Leonie Barrie | 27 July 2009

In a move that immediately propels it to pole position in the key online apparel and footwear market, internet retail giant Amazon has moved to acquire rival apparel and footwear site Zappos.com in a shares and cash deal worth nearly US$850m.

The deal is due to close this autumn, with Zappos continuing to run as a separate entity based at its headquarters in Las Vegas. Amazon will no doubt be hoping that economies of scale will help to lift profit margins too, by using its extensive distribution network to reduce Zappos’ shipping costs.

However, what will happen to Endless.com, Amazon’s existing website specifically selling handbags and shoes, is unclear. The decision to buy Zappos would seem to suggest its earlier attempts to expand its footprint into apparel and shoes have so far fallen short of expectations.

Jeans maker Levi Strauss has also made moves to strengthen its brand by bringing its footwear and accessories business in-house. The San Francisco based firm is to buy licensing partner DC Company, its main footwear and accessories licensee in Europe, the Middle East, Africa and parts of Asia. As well as offering consumers “compelling head-to-toe choices,” the deal will help drive consistency across the Levi's brand.

Likewise, global sportswear leader Nike has taken a bold step to shore up its brand by deciding to stop buying leather from the Amazon region of Brazil. The move follows concerns that its shoes and trainers could be contributing to the destruction of the world's largest rainforest and a major driver of climate change.

Nike has also drawn up new leather sourcing guidelines which it says reinforce its “commitment to the environment,” and wants all its suppliers of Brazilian leather to establish a full traceability system by July 2010 to track the origins of the leather used in its products.

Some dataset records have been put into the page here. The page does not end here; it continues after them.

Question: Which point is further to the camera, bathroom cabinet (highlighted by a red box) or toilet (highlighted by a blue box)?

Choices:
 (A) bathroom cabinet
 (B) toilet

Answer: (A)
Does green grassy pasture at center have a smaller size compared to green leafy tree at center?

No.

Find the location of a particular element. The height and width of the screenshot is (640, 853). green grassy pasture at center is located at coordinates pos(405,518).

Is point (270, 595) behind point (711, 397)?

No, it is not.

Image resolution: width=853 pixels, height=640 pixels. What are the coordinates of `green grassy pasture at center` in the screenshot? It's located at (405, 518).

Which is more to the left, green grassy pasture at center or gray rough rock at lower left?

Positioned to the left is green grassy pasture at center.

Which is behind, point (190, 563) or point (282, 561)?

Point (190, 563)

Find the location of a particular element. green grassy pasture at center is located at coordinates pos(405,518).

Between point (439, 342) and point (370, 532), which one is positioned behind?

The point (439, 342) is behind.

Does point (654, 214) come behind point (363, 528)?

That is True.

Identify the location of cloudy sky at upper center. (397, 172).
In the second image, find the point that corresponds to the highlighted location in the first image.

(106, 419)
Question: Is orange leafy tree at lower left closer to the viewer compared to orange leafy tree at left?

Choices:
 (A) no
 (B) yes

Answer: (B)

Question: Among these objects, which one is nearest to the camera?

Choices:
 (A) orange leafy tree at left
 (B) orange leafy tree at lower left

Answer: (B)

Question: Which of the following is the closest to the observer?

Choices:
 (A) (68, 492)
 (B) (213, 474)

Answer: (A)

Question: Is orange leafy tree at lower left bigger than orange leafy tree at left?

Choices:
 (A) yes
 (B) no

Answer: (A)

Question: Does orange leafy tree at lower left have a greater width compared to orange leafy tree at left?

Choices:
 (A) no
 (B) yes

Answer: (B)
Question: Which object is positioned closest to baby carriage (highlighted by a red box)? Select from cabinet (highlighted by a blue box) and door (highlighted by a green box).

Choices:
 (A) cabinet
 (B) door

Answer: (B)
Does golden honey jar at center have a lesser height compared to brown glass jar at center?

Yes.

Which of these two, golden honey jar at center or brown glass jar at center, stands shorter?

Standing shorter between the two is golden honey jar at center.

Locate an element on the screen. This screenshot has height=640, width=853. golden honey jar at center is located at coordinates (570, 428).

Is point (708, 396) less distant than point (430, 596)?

Meanwhile a war of words has broken out between rival UK sportswear chains JJB Sports and Sports Direct after Mike Ashley, the owner of Sports Direct, controversially loaned JJB’s boss GBP1.5m. The spat worsened at JJB's annual general meeting last week, after Ashley sent a representative to fire difficult questions at Sir David, and was eventually thrown out.

Troubled JJB also revealed a 40% drop in first-half sales as it cleared out old, slow moving lines in readiness for the delivery of new national brands, but said it expects performance to improve by the end of the year.

And finally, there was some good news for lender CIT Group and apparel maker Kellwood Company after they both agreed eleventh-hour deals that mean they can avoid having to file for bankruptcy.

The main bondholders in CIT – the largest factoring firm to the apparel sector – came to the rescue with a $3bn loan, although its future is still far from certain. And Kellwood’s lenders agreed to defer payment on $140m in bonds, swapping them instead for new senior secured notes which mature in 2014.